あまり知られていませんが、肥満症に対する薬が世界では開発され、アメリカでは5種の薬剤が承認されています。しかし、日本ではまだひとつも承認されていません。皆保険制度である日本では、薬ひとつ承認されるのにも政府の認可が必要です。

 

そもそも肥満は病気なのかという疑問をもつ方も多いのではないでしょうか?薬は病気に対して使用するものです。現代のように飽食の時代になるまで、歴史上で肥満が社会問題になったことはありません。食生活を古代の粗食に戻すだけで治る肥満は、病気とは言えないのかもしれません。日本では健康保険を使って薬を処方するには、かならず病名が必要です。

 

しかし、肥満の人は、非肥満の人と比べて、糖尿病や高血圧、脂質異常症、心筋梗塞、睡眠時無呼吸症候群などの病気になるリスクが高く、肥満は病気の元になっていることは明らかです。病気の元から断つという視点に立ってみると、肥満が治療のターゲットとなっても不思議ではありません。

 

高血圧や脂質異常症を治療する目的は、血圧やコレステロールの数値を下げるだけではありません。数値を下げることで、将来の脳卒中や心筋梗塞など大きな病気を予防し、寿命を延ばすことが目的なのです。同じように、肥満を治療、つまり体重という数値を下げることで、大病を防げるのであれば、治療する意義があります。

 

今回紹介する論文(総説)では、肥満症の治療薬の現状について開発中の新規薬剤を含めて、概説しています。そのほぼ全文を和訳し、私なりの解説を加えます。

 

 

Viewpoint(総説)

肥満症の薬物療法の進歩

Progress in Pharmacotherapy for Obesity

Susan Z. Yanovski, MD; Jack A. Yanovski, MD, PhD

JAMA. Published online June 23, 2021. 

doi:10.1001/jama.2021.9486

 

米国では、肥満の流行が収束することなく続いている。肥満とその合併症によりCOVID-19の重症化や死亡のリスクが高まるため、効果的な予防・治療戦略の開発・実施が急務となっている。成人の肥満症に対しては、多項目にわたる行動ベースの体重管理介入が推奨されているが、質の高いプログラムであっても効果を認めない患者もいる。

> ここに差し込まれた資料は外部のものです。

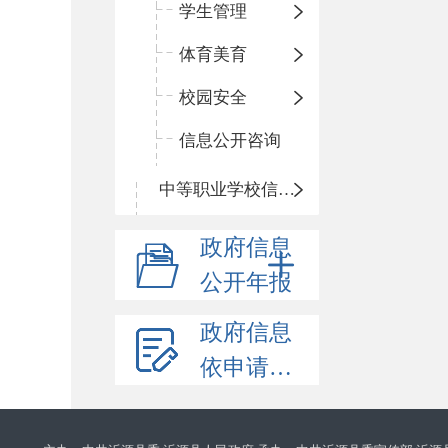
学生管理
体育美育
校园安全
信息公开咨询
中等职业学校信息公开
政府信息
公开年报
政府信息
依申请公开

食事療法が有効である可能性のある他疾患の管理において、例えば高コレステロール血症に対するスタチン系薬剤の使用などの薬物療法は十分に受け入れられている。しかし、多くの臨床医は抗肥満薬の処方を躊躇し、保険者は治療費の支払いを躊躇し、患者はその使用を躊躇する。

 

⇒肥満があると、新型コロナウイルス感染症が重症化しやすいことがよく知られています。アメリカのように肥満者が多い国では、コロナ対策の一つとして肥満治療が必要です。

 

このように抗肥満薬が受け入れられないのには多くの理由がある。抗肥満薬には安全性に問題があった歴史があり、いくつかの薬が有害事象により市場から撤退している。抗肥満薬による体重減少が患者の期待に応えることはほとんどない。また、医師が抗肥満薬を処方する患者数は、潜在的に使用対象である成人の数に比べて低いと言われている。米国の推計によると、2012年から2016年の間に、体重を減らそうとしている成人のうち、抗肥満薬を処方され服用したと報告した人はわずか3%であった。民間および公的な保険者は、抗肥満薬を全くカバーしていないか、事前承認を必要としており、処方された肥満治療薬を受けるほとんどの患者は自費で支払っている。

 

⇒抗肥満薬が承認されているアメリカにおいても、積極的に処方されているわけではないようです。健康保険を使って抗肥満薬を処方できないとなれば、多額の費用を患者が負担しなければならず、なかなか普及はしないでしょう。

 

現在承認されている肥満症治療薬

 

2021年6月現在、体格指数(BMI)が30以上またはBMI27以上で併存疾患のある成人を対象に、長期的な体重管理を目的として、合計5つの薬剤(オルリスタット、フェンテルミン+トピラマート、ナルトレキソン+ブプロピオン、リラグルチド、セマグルチド)が米国食品医薬品局から承認されている。2015年までに追加で承認された薬剤の中で注目すべきは、成人および12~17歳の方を対象に、プラセボよりも体重を約5kg(体重の約5%)減少させることが確認されているグルカゴン様ペプチド-1(GLP-1)受容体作動薬のリラグルチド3.0mgの毎日皮下投与と、セマグルチド2.4mgの毎週皮下投与である。  また、メラノコルチンアゴニストであるセトメラノチドが、6歳以上の成人および小児における近位レプチンシグナル伝達経路に影響を及ぼす遺伝性肥満の症候群の治療薬として2020年に承認された。このような症候群は稀であるため、セトメラノチドは長期のプラセボ対照臨床試験を実施せずに承認されたが、体重に対する実質的な効果が認められた。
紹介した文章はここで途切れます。